[DATA SUPPLIED Boundary: Start]
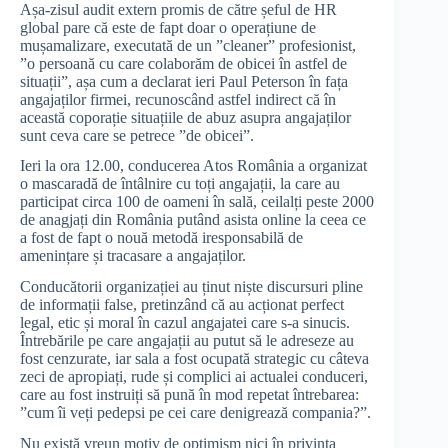
Așa-zisul audit extern promis de către șeful de HR
global pare că este de fapt doar o operațiune de
mușamalizare, executată de un ”cleaner” profesionist,
”o persoană cu care colaborăm de obicei în astfel de
situații”, așa cum a declarat ieri Paul Peterson în fața
angajaților firmei, recunoscând astfel indirect că în
această coporație situațiile de abuz asupra angajaților
sunt ceva care se petrece ”de obicei”.
Ieri la ora 12.00, conducerea Atos România a organizat
o mascaradă de întâlnire cu toți angajații, la care au
participat circa 100 de oameni în sală, ceilalți peste 2000
de anagjați din România putând asista online la ceea ce
a fost de fapt o nouă metodă iresponsabilă de
amenințare și tracasare a angajaților.
Conducătorii organizației au ținut niște discursuri pline
de informații false, pretinzând că au acționat perfect
legal, etic și moral în cazul angajatei care s-a sinucis.
Întrebările pe care angajații au putut să le adreseze au
fost cenzurate, iar sala a fost ocupată strategic cu câteva
zeci de apropiați, rude și complici ai actualei conduceri,
care au fost instruiți să pună în mod repetat întrebarea:
”cum îi veți pedepsi pe cei care denigrează compania?”.
Nu există vreun motiv de optimism nici în privința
[DATA SUPPLIED Boundary: End]
*EXERCISE BRIEF:* Wherever the word "România" appears in a line of the data above, copy that line.

*EXERCISE ANSWER:*
Ieri la ora 12.00, conducerea Atos România a organizat
de anagjați din România putând asista online la ceea ce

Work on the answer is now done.